Disk I/O Performance Problem

Christian Briggs · ‎05-30-2006

Hello ITRC’ers:
I have an interesting problem today (well, I’ve probably had the problem for a while, but noticed it recently) – by the way, sorry this is so long, this is complicated to explain. We have a file that is about 6.5GB in size and a number of servers attached to an EMC DMX 1000 array with Brocade switches. When transferring the file from one server to another it takes approximately 20 minutes. We ran this test several times on several different servers (Itanium and PA-RISC, HP-UX 11.11 and 11.23). We have already verified the network settings and everything is set to and running at 1Gb.

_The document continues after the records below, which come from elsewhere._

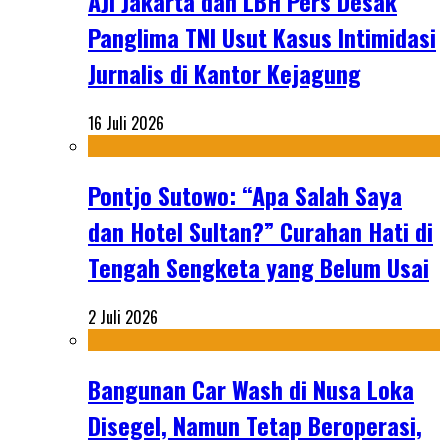
AJI Jakarta dan LBH Pers Desak
Panglima TNI Usut Kasus Intimidasi
Jurnalis di Kantor Kejagung
16 Juli 2026
Pontjo Sutowo: “Apa Salah Saya
dan Hotel Sultan?” Curahan Hati di
Tengah Sengketa yang Belum Usai
2 Juli 2026
Bangunan Car Wash di Nusa Loka
Disegel, Namun Tetap Beroperasi,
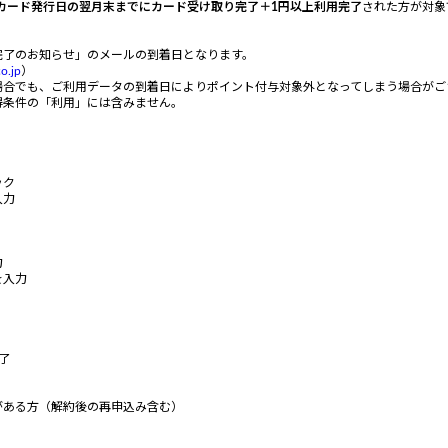
カード発行日の翌月末までにカード受け取り完了＋1円以上利用完了
された方が対象
完了のお知らせ」のメールの到着日となります。
o.jp
）
場合でも、ご利用データの到着日によりポイント付与対象外となってしまう場合がご
得条件の「利用」には含みません。
ック
入力
力
を入力
了
がある方（解約後の再申込み含む）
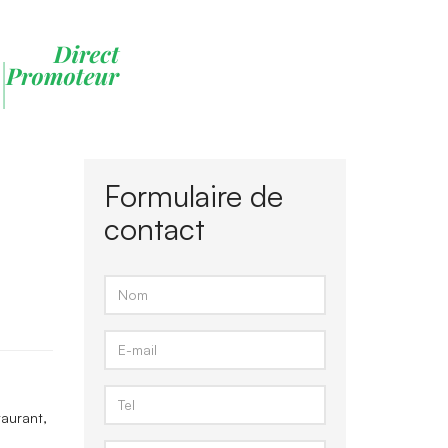
Formulaire de
contact
taurant,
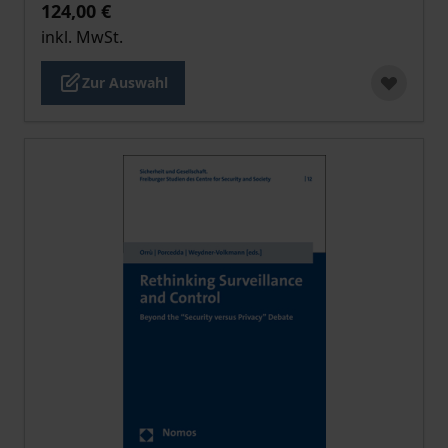
124,00 €
inkl. MwSt.
Zur Auswahl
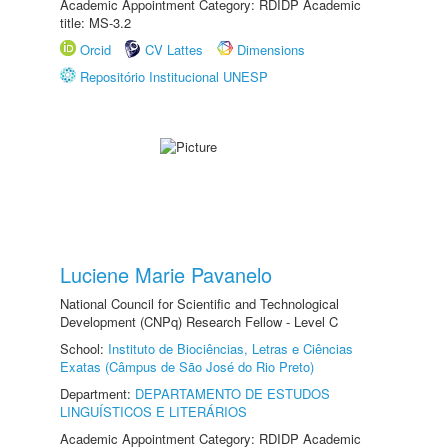
Academic Appointment Category: RDIDP Academic
title: MS-3.2
Orcid
CV Lattes
Dimensions
Repositório Institucional UNESP
Luciene Marie Pavanelo
National Council for Scientific and Technological
Development (CNPq) Research Fellow - Level C
School:
Instituto de Biociências, Letras e Ciências
Exatas (Câmpus de São José do Rio Preto)
Department:
DEPARTAMENTO DE ESTUDOS
LINGUÍSTICOS E LITERÁRIOS
Academic Appointment Category: RDIDP Academic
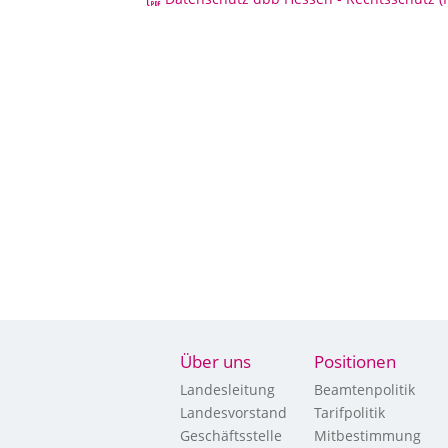
Über uns
Positionen
Landesleitung
Beamtenpolitik
Landesvorstand
Tarifpolitik
Geschäftsstelle
Mitbestimmung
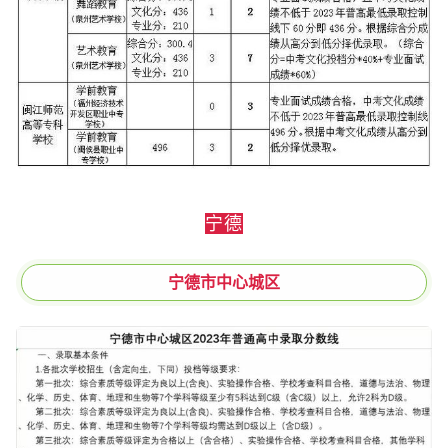
宁德
宁德市中心城区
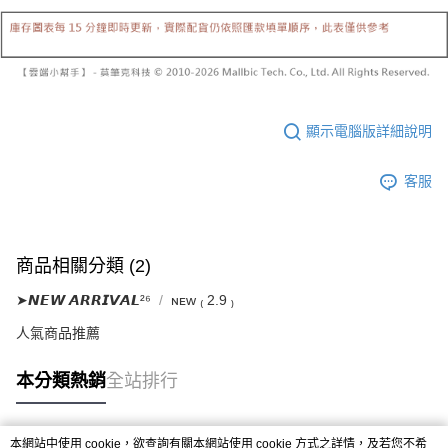
已關閉，請勿下單
1.本服務係由「台灣大哥大股份有限公司」（以下簡稱本公司）所提供，讓
※ 請注意：結帳手續完成當下不需立刻繳費，但若您需要取消訂單，請聯絡
用戶於交易時，得透過本服務購買商品或服務，並由商店將買賣／分期付款
每筆NT$10,000
購買商品的店家。未經商家同意取消之訂單仍視為有效，需透過AFTEE先享
買賣價金債權讓與本公司後，依約使用本公司帳單繳交帳款。
後付繳納相關費用。
2.基於同意付款使用「大哥付你分期」之契約關係目的，商店將以您的個人
已關閉，請勿下單(付取)
※ 交易是否成功請以「AFTEE先享後付 」之結帳頁面顯示為準，若有關於
資料（包含姓名、電話或地址）提供予台灣大哥大進項蒐集、處理及利用，
是否繳費成功／繳費後需取消欲退款等相關疑問，請聯繫「AFTEE先享後付
每筆NT$10,000
由本公司與您本人進行分期帳單所需資料之確認、核對及更正。
客戶支援中心」
https://netprotections.freshdesk.com/support/home
3.完整用戶服務條款，請詳閱以下連結：
https://oppay.tw/userRule
7-11取貨付款
顯示電腦版詳細說明
【注意事項】
１．透過由恩沛科技股份有限公司提供之「AFTEE先享後付」服務完成之交
每筆NT$60，滿NT$1,800(含以上)免運費
易，需依本服務之必要範圍內提供個人資料，並將交易相關給付款項請求債
客服
權轉讓予恩沛科技股份有限公司。
付款後7-11取貨
２．關於個人資料處理事宜，請瀏覽以下網址：
每筆NT$60，滿NT$1,600(含以上)免運費
https://aftee.tw/terms/#terms3
３．未成年的使用者請事先徵得法定代理人或監護人之同意方可使用
宅配
商品相關分類 (2)
「AFTEE先享後付」，若未經同意申辦者引起之損失，本公司不負相關責
任。
每筆NT$100，滿NT$2,500(含以上)免運費
➤𝙉𝙀𝙒 𝘼𝙍𝙍𝙄𝙑𝘼𝙇²⁶
ɴᴇᴡ ₍ 2.9 ₎
４．使用「AFTEE先享後付」時，將依據個別帳號之用戶狀況，依本公司即
時審查核予不同之上限額度；若仍有額度不足之情形，本公司將視審查結果
國家/地區配送
查看運費
人氣商品推薦
請求用戶進行身份認證。
５．嚴禁一人註冊多個帳號或使用他人資訊註冊。若發現惡意使用之情形，
恩沛科技股份有限公司將有權停止該用戶之使用額度並採取法律行動。
本分類熱銷
全站排行
本網站中使用 cookie，欲查詢有關本網站使用 cookie 方式之詳情，及若您不希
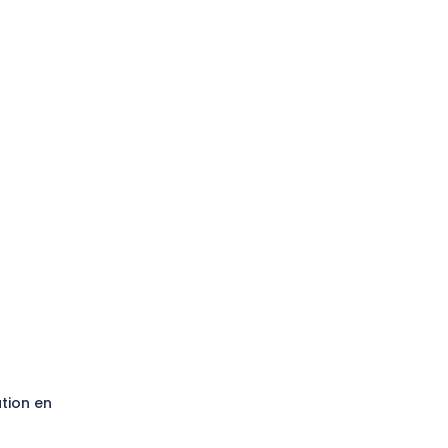
ation en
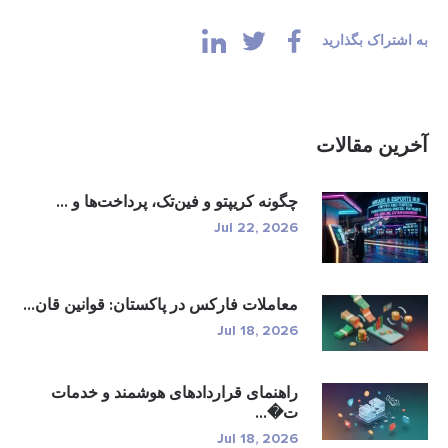
به اشتراک بگذارید
آخرین مقالات
چگونه کریپتو و فین‌تک، پرداخت‌ها و ...
Jul 22, 2026
معاملات فارکس در پاکستان: قوانین قان...
Jul 18, 2026
راهنمای قراردادهای هوشمند و خدمات
ت�...
Jul 18, 2026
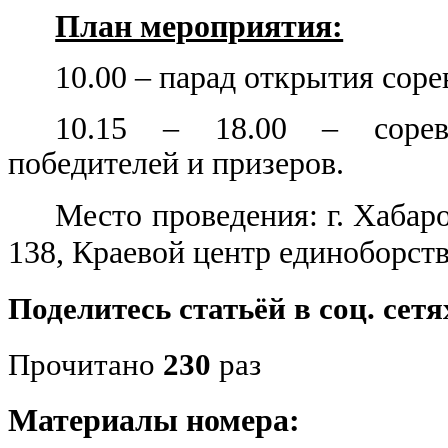
План мероприятия:
10.00 – парад открытия сор
10.15 – 18.00 – соревн
победителей и призеров.
Место проведения: г. Хабаро
138, Краевой центр единоборств
Поделитесь статьёй в соц. сетя
Прочитано
230
раз
Материалы номера:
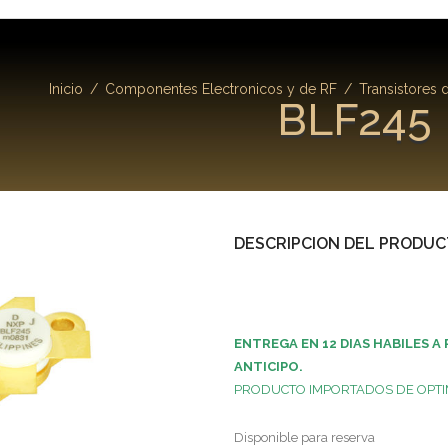
Inicio
/
Componentes Electronicos y de RF
/
Transistores 
BLF245
DESCRIPCION DEL PRODU
ENTREGA EN 12 DIAS HABILES A 
ANTICIPO.
PRODUCTO IMPORTADOS DE OPTI
Disponible para reserva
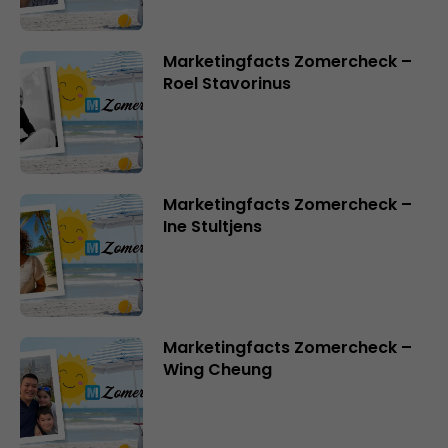
Marketingfacts Zomercheck –
Roel Stavorinus
Marketingfacts Zomercheck –
Ine Stultjens
Marketingfacts Zomercheck –
Wing Cheung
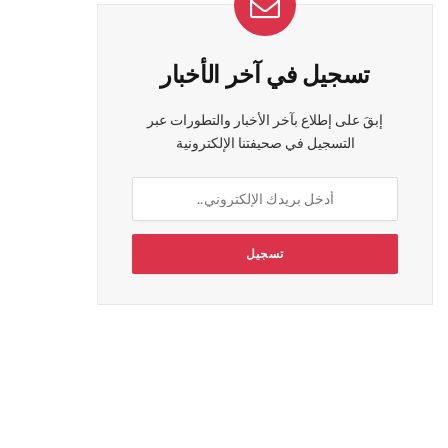
تسجيل في آخر الأخبار
إبقَ على إطلاع بآخر الأخبار والتطورات عبر
التسجيل في صحيفتنا الإلكترونية
ي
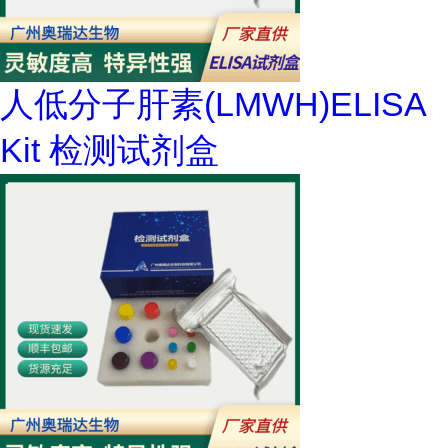
人低分子肝素(LMWH)ELISA
Kit 检测试剂盒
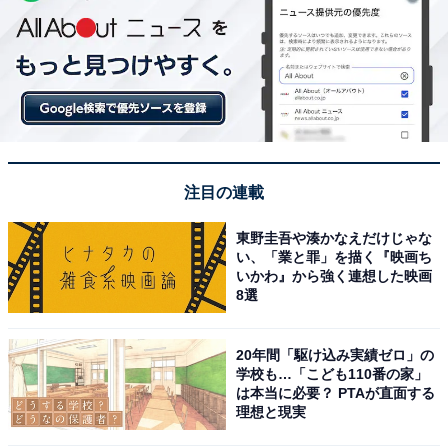
注目の連載
東野圭吾や湊かなえだけじゃな
い、「業と罪」を描く『映画ち
いかわ』から強く連想した映画
8選
20年間「駆け込み実績ゼロ」の
学校も…「こども110番の家」
は本当に必要？ PTAが直面する
理想と現実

Here is where things start to get interesting. In all of our original tests the source server hosted the file on the SAN and the destination was another host with the target directory on the SAN. Someone in our group suggested using the boot disk (bad practice, but these are all just tests). When we went from source filesystem on the SAN to destination filesystem on the local boot disk of the target server our time was cut in half. When we went to a configuration where we ftp’d from a server with the source file on a file system on the local boot disk to another server with the destination filesystem on the local boot disk the time went down to 3 minutes to complete the transfer. So, we are ruling out network as the source of the bottleneck and investigating this as a disk I/O bottleneck.

At various points in this process we did fire up good ‘ol Glance and found that the disks that we were writing to (we never looked at the disks that we were reading from) were 98% of the time with 9 or more writes queued and we would see high water marks of over 80 writes queued (by visual observation over the period I would estimate that we averaged about 40 writes queued). This was with largefiles and all other options being default for the filesystem mount. We did switch to largefiles, nodatainlog, mincache=direct, convosync=direct and that did stop us from queuing up writes, but didn’t improve performance.

One last thing, even copying the file from one directory on the SAN to another directory (on the same host) that is also on the SAN takes almost 8 minutes. From all other stand points our performance is acceptable, but something seems to be really wrong in our I/O subsystem and we’d like to get that fixed before our work load changes and this kind of performance is no longer acceptable – thoughts for points?

A. Clay Stephenson · ‎05-30-2006

The first thing that I would do is undo your mincache=direct,convsync=direct mount options because you are completely bypassing the buffer cache and thus causing the box to wait excessively for i/o's.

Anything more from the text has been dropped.